Your task:
Read through the records below and copy each line that uses the word "Provence".

Records provided:
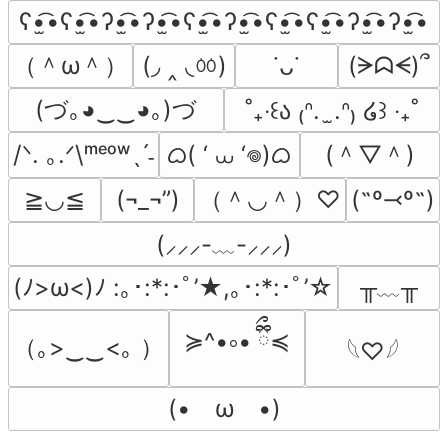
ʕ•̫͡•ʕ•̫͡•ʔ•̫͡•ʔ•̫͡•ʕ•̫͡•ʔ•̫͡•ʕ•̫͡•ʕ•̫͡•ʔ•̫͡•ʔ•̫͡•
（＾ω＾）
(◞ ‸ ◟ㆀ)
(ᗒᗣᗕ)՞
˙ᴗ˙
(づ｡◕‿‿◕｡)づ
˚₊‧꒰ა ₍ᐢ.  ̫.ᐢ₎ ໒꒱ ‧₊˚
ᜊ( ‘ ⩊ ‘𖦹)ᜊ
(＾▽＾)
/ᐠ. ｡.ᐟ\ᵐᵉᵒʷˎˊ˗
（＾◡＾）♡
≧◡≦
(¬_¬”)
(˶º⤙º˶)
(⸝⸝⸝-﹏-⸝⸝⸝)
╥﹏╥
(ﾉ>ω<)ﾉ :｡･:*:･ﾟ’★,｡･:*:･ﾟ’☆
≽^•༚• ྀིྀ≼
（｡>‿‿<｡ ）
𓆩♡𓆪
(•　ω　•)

...

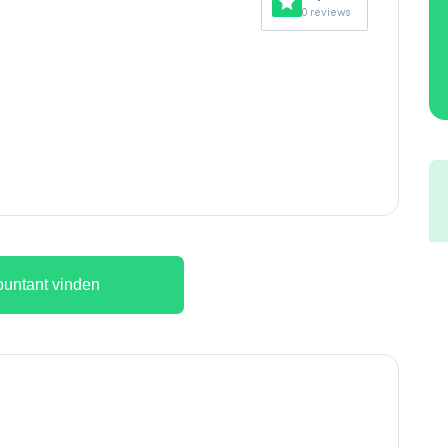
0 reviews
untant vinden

...

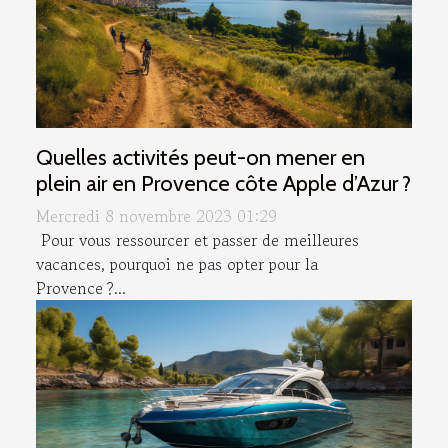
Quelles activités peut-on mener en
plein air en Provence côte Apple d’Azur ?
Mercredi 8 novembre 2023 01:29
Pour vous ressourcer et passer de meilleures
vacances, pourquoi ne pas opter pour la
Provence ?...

Result:
plein air en Provence côte Apple d’Azur ?
Provence ?...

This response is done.